The violence in Mexico has provided an unexpected economic boost to El Paso, a city of more than 600,000 residents at the westernmost tip of Texas.
El Paso's unemployment rate was 9.8 percent in September, equal to the national average but far lower than in other border towns such as Brownsville and McAllen.
Cindy Ramos-Davidson, chief executive of the El Paso Hispanic Chamber of Commerce, said her staff was swamped with requests from Juárez businesspeople wanting to settle in El Paso. They started more than 200 companies in the 12 months ended July 31, a 40 percent jump from the same period last year.
"It's the largest migration of wealthy Mexican nationals [to El Paso] since the Mexican Revolution," said Beto O'Rourke, an El Paso city councilman, referring to the decade-long rebellion that began in 1910.
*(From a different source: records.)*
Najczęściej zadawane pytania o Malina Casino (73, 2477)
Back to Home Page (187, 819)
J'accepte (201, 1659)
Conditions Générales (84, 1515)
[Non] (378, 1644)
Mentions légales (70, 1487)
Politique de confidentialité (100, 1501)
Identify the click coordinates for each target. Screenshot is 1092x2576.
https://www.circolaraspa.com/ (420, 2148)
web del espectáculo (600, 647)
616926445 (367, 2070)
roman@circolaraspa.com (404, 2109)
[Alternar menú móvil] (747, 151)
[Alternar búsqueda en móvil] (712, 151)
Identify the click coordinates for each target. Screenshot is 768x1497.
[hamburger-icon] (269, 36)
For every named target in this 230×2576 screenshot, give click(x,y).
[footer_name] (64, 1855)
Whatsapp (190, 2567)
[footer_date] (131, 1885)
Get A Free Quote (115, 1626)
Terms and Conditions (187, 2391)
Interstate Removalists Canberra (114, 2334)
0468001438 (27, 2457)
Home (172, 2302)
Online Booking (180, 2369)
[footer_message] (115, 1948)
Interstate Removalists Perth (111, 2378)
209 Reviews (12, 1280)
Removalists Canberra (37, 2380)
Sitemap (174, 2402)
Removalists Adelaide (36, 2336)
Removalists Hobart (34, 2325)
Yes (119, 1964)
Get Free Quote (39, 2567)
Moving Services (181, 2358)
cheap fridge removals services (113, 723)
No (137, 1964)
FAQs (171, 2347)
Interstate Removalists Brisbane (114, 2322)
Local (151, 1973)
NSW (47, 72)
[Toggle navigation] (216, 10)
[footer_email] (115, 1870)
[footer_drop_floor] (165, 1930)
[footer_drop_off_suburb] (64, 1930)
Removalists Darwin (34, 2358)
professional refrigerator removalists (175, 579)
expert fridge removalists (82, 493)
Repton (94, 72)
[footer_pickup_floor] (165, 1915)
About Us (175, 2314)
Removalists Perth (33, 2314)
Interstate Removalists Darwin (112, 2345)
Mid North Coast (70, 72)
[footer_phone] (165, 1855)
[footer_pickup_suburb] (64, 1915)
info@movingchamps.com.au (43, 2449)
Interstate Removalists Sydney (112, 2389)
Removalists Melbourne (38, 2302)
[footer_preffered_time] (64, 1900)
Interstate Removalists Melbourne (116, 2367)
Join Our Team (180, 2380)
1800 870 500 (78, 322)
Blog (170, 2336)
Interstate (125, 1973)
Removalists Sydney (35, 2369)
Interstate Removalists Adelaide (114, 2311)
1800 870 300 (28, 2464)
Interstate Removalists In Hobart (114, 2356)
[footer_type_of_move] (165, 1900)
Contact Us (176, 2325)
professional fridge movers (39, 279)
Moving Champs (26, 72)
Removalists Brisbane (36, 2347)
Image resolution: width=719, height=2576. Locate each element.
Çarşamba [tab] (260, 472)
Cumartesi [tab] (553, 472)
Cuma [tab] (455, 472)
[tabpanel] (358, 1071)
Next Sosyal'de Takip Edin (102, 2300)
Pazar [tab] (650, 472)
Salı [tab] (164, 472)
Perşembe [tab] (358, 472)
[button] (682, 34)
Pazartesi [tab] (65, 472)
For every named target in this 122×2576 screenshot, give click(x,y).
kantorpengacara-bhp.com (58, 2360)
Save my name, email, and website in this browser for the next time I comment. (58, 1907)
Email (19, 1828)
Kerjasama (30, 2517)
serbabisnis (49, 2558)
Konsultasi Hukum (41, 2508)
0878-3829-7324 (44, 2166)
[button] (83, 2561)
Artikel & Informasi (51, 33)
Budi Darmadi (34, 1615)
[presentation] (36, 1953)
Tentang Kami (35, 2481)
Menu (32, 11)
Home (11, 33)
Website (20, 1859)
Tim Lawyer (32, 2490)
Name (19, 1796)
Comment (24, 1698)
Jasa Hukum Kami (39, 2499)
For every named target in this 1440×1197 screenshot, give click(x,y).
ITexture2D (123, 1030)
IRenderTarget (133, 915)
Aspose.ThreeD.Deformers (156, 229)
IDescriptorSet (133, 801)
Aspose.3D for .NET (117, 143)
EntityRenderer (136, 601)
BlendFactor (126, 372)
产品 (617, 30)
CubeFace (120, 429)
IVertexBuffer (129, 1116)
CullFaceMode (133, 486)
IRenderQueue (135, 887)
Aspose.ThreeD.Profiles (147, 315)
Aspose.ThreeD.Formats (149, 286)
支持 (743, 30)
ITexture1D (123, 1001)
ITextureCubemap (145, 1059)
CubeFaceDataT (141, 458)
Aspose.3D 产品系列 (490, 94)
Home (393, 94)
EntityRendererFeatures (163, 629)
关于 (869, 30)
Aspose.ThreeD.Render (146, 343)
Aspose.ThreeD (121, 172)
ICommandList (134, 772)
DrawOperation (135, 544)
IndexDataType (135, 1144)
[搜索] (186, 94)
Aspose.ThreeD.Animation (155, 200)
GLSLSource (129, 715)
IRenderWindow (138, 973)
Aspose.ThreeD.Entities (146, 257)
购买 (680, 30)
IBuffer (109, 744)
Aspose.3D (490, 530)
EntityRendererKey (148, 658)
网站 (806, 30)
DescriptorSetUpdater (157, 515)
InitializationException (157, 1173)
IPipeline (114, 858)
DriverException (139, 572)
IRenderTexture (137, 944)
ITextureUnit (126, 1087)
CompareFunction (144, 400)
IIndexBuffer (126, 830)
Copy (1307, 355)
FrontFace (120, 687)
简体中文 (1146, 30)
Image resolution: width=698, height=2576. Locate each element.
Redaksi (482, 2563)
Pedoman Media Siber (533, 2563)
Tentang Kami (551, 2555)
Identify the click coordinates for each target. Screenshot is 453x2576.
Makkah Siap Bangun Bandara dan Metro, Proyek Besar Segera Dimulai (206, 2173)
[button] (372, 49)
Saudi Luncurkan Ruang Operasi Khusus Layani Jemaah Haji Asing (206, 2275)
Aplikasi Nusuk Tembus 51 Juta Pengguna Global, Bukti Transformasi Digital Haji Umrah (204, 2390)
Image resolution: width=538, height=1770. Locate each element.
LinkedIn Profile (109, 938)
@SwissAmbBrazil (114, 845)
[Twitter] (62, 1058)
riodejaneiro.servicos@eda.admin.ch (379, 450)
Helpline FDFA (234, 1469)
Not all newcomers to El Paso are refugees from violence. Other factors helping to boost the city's economy include a multibillion-dollar expansion of Fort Bliss, a military base that is attracting thousands of soldiers and aiding the local building industry, said Bill Gilmer, a senior economist at the El Paso branch of the Federal Reserve Bank of Dallas.
But El Paso is drawing hundreds, perhaps thousands, of Juárez residents looking for a safe place to live.
There is no official estimate of the influx, but real-estate agents report a bump in home sales to Juárez residents. The apartment occupancy rate is about 92 percent, higher than in cities such as Houston and Dallas, where occupancy rates have slipped below 90%, according to MPF Research, which compiles apartment market information.
It isn't hard to understand why: The number of murders in Juárez exploded in the spring of 2008 and grew to more than 300 a month by August and September 2009, the highest monthly levels in a particularly violent year.